I have never heard of this.

My attitude would be to insist the bank carry out your instructions and not pay the DD.

Put it in writing to them explicitly stating that you wish to cancel the DD.

Ask them to acknowledge receipt of you letter / email.


----------



## mathepac (1 Sep 2009)

As far as I can establish (subject to correction) there is no such thing as an Originator Plus Direct Debit Scheme according to the Irish Payment Services Organisation (IPSO) and your bank is obliged to carry out your instructions regarding the payment of direct debits  from your account -


----------



## sartay (1 Sep 2009)

I did insist with the bank when they told me. She initially said there was nothing they could do. I argued that I was shocked by that and asked what would happen in the company decided to apply to my account for a few thousand - how would I be able to stop that etc? Was my only option to close down my account etc? Finally she said that if I was able to come into the branch straight away I could sign a form and they could manually reject the direct debit. Which I have done. But they said that on an ongoing basis I have to keep checking my bank account and if I notice a payment has been taken, I have 24 hours to get down to my branch to sign another of these forms each time the company apply to my account! So its not exactly a long term solution.

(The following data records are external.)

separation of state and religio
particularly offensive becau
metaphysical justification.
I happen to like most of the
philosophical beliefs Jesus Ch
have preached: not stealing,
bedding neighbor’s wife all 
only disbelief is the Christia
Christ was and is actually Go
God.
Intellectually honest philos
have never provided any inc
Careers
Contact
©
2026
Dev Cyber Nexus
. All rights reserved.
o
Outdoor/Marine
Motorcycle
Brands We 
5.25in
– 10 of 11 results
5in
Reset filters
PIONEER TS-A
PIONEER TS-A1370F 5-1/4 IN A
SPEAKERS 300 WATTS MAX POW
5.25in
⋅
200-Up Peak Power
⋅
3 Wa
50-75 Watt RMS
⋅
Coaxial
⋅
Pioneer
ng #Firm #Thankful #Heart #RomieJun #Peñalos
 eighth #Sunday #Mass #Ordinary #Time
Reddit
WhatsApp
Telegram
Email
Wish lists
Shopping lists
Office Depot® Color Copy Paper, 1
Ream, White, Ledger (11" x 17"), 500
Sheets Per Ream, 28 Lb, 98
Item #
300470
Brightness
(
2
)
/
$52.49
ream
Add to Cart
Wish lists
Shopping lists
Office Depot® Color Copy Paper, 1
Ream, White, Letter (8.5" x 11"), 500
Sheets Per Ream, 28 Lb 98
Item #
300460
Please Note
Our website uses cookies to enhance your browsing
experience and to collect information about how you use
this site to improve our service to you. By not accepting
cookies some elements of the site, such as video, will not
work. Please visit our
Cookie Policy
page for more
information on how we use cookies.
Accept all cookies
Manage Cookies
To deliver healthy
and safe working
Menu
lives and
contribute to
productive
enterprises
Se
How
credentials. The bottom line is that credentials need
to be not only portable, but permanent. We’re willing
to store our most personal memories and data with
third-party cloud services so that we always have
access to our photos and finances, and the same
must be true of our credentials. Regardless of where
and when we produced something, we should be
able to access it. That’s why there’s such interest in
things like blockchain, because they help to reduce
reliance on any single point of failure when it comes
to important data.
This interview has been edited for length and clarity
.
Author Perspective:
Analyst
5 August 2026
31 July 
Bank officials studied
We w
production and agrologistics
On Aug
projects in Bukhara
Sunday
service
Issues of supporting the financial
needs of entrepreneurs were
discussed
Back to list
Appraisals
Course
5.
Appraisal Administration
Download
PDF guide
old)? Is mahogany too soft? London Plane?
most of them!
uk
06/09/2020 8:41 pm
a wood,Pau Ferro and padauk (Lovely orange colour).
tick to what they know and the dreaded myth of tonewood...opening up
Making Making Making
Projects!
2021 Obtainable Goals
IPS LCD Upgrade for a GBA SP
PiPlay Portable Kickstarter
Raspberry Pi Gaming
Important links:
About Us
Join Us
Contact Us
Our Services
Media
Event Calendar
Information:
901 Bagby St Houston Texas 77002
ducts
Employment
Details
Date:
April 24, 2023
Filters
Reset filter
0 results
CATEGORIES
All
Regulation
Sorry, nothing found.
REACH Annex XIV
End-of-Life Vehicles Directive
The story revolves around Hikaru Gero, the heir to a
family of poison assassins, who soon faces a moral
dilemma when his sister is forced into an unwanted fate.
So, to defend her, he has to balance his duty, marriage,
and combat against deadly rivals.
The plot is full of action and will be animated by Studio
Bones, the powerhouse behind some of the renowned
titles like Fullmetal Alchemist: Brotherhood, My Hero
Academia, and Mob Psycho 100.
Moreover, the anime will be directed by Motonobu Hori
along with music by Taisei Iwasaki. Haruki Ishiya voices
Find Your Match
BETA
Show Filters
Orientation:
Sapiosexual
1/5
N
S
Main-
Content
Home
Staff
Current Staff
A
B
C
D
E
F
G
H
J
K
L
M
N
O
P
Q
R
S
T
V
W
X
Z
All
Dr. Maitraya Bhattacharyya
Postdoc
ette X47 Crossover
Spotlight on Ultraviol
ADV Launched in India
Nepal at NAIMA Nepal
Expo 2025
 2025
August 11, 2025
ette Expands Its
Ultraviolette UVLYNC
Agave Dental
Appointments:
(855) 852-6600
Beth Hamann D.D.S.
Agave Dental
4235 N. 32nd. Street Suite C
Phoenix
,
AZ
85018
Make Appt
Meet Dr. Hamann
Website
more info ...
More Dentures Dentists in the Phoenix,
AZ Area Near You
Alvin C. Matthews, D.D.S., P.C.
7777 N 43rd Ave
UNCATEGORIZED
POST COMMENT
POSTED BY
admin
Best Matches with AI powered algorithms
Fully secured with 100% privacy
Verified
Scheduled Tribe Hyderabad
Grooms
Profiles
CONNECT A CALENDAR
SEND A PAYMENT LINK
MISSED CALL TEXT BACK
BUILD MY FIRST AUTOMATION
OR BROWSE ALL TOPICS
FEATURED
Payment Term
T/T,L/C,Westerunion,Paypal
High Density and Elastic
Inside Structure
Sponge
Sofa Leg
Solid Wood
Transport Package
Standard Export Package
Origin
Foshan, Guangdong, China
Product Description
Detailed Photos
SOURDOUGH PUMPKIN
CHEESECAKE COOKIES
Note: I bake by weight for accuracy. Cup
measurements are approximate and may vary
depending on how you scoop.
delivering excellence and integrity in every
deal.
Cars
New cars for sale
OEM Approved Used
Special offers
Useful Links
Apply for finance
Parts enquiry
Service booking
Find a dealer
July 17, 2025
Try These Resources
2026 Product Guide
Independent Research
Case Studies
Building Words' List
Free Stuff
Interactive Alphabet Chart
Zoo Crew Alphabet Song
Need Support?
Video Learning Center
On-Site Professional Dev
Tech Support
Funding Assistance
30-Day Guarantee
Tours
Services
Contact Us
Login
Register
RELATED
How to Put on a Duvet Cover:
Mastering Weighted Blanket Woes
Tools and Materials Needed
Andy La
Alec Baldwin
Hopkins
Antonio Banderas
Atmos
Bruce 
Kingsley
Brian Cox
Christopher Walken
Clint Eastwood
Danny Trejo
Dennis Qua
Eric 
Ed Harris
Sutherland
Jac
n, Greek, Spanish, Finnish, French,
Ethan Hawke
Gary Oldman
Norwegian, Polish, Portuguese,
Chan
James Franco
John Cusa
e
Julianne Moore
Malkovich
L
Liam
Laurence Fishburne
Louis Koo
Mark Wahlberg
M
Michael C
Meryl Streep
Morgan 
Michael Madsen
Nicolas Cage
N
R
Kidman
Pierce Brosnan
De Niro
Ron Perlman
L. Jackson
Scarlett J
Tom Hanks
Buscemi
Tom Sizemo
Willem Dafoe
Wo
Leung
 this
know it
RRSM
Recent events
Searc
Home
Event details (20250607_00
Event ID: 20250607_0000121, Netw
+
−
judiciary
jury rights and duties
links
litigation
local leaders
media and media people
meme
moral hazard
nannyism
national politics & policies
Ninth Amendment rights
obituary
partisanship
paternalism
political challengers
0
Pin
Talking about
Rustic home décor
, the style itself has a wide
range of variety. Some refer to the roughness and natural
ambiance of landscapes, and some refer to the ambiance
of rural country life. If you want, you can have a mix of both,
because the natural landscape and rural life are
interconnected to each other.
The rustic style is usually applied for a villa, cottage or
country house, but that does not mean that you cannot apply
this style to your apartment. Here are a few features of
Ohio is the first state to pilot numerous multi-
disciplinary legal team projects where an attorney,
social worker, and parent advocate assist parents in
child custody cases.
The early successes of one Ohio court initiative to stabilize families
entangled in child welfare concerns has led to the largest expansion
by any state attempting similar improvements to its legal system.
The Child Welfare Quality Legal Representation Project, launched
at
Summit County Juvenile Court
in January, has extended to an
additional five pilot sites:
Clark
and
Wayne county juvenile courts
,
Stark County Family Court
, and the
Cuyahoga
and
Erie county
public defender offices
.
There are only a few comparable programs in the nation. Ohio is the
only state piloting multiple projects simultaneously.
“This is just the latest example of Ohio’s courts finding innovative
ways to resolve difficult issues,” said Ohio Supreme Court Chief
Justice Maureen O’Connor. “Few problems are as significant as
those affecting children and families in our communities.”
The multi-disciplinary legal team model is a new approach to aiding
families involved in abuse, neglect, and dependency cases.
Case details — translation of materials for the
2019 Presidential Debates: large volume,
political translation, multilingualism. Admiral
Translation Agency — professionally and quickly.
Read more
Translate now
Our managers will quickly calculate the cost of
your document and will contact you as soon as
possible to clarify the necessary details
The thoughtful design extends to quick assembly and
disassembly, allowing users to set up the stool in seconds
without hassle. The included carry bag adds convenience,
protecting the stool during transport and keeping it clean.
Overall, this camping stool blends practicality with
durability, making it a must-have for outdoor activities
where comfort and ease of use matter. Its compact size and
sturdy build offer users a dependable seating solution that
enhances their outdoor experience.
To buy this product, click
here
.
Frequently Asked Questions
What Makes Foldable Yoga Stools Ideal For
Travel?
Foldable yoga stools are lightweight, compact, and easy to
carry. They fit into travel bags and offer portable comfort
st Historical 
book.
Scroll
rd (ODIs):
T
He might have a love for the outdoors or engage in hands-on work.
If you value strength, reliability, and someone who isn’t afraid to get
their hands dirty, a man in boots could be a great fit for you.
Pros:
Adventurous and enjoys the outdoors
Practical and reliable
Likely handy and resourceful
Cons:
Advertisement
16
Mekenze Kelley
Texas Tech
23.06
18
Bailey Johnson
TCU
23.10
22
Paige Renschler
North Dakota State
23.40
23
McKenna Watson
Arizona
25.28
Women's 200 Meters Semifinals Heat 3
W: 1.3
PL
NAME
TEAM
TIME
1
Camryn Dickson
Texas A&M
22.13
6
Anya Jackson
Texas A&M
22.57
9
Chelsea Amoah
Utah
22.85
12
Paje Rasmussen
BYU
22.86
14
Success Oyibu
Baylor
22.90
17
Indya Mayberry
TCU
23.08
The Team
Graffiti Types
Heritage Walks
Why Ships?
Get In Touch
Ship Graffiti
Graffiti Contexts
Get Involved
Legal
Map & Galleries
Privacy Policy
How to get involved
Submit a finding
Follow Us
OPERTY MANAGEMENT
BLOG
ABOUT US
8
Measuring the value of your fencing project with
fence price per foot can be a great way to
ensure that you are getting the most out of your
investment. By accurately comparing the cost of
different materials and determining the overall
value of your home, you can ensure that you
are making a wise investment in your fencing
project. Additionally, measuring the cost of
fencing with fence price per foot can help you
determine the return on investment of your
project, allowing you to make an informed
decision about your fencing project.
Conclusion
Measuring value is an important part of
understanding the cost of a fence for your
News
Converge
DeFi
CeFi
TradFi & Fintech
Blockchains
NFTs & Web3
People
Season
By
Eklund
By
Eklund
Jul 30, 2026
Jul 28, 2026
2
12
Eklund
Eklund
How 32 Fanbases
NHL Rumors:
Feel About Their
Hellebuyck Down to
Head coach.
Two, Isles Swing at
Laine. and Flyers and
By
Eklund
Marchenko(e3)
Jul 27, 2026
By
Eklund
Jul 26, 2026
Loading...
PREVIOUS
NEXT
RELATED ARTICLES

I just find the whole thing ridiculous!

Thanks for that link macthepac - I came across that site earlier when I was googling and trying to learn about these types of direct debits. The bank were pretty adament that there is nothing they can do. It would be good to get some information in black and white about our rights. She said that a lot of the big companies like ESB and Bord Gais also use these types of mandate.


----------



## NovaFlare77 (1 Sep 2009)

sartay said:


> I did insist with the bank when they told me. She initially said there was nothing they could do. I argued that I was shocked by that and asked what would happen in the company decided to apply to my account for a few thousand - how would I be able to stop that etc? Was my only option to close down my account etc? Finally she said that if I was able to come into the branch straight away I could sign a form and they could manually reject the direct debit. Which I have done. But they said that on an ongoing basis I have to keep checking my bank account and if I notice a payment has been taken, I have 24 hours to get down to my branch to sign another of these forms each time the company apply to my account! So its not exactly a long term solution.
> 
> I just find the whole thing ridiculous!
> 
> Thanks for that link macthepac - I came across that site earlier when I was googling and trying to learn about these types of direct debits. The bank were pretty adament that there is nothing they can do. It would be good to get some information in black and white about our rights. She said that a lot of the big companies like ESB and Bord Gais also use these types of mandate.


 
Ask the bank for a copy of the mandate that you signed because i'm nearly 10000% certain that most mandates say that you just need to write to the bank to cancel it.


----------



## sartay (1 Sep 2009)

Another problem with the Originator Plus mandates is that they are not kept with the bank apparently! Or so I was told anyway. The originator keeps them. So the bank do not have the mandate. Another reason why I don't understand how something like this is allowed!


----------



## Towger (1 Sep 2009)

1. There are no mandates required by Originator Plus, that is what it is all about. The Originator (the company doing the DDing) has been given permission by the bank to direct debits without signed mandates being sent to your bank/branch. This is to save admin costs.

2. The reason the bank can’t stop them is a limitation to their computer system (or lack of knowledge of the person you were talking to, as I think they have gotten around to updating them at this stage),  but they are still liable when push comes to shove. Basically when a normal DD is performed against an account, a check against a table of allowed Originator Numbers is performed. If the Number is not found, an employee in the bank branch (the following morning) goes looking for the paper mandate. If not found the DD is bounced, if found the Originator Number is added to the table. When you tell a bank to stop a DD they delete the record/number from the table. With Originator Plus this table lookup is not performed, so the DD goes straight through. All that is need to block these DD is a flag or another table to mark an Originator Number as bad/blocked.

3. The rules are available on , calling it Direct Debit Plus, but is better know as Originator Plus.


----------



## sartay (1 Sep 2009)

Thanks for that Towger. I had a read through the guide on the landing page of that link. I'll send that info onto the bank then - seems like the woman I was speaking to definitely didn't have all the correct information. 

That's bad though - I spoke to a friend of mine and apparently she had this problem once before trying to cancel a gym membership. The bank kept telling her to sort it out with the gym - she said it took months to sort out.


----------



## 8till8 (2 Sep 2009)

Towger has it spot on, the bank passes the obligation of proof over the the direct debit originator. This is how companies can setup DD over the phone and they record the conversation where you accept the charges etc. However they are supposed to verify the customer identity first to make sure its not an impersonator.
You should write to the bank manager complaining about the incompetence of the branch staff, the bank must always carry out your instructions regarding outward payments on your account, even if they try and avoid the work.


----------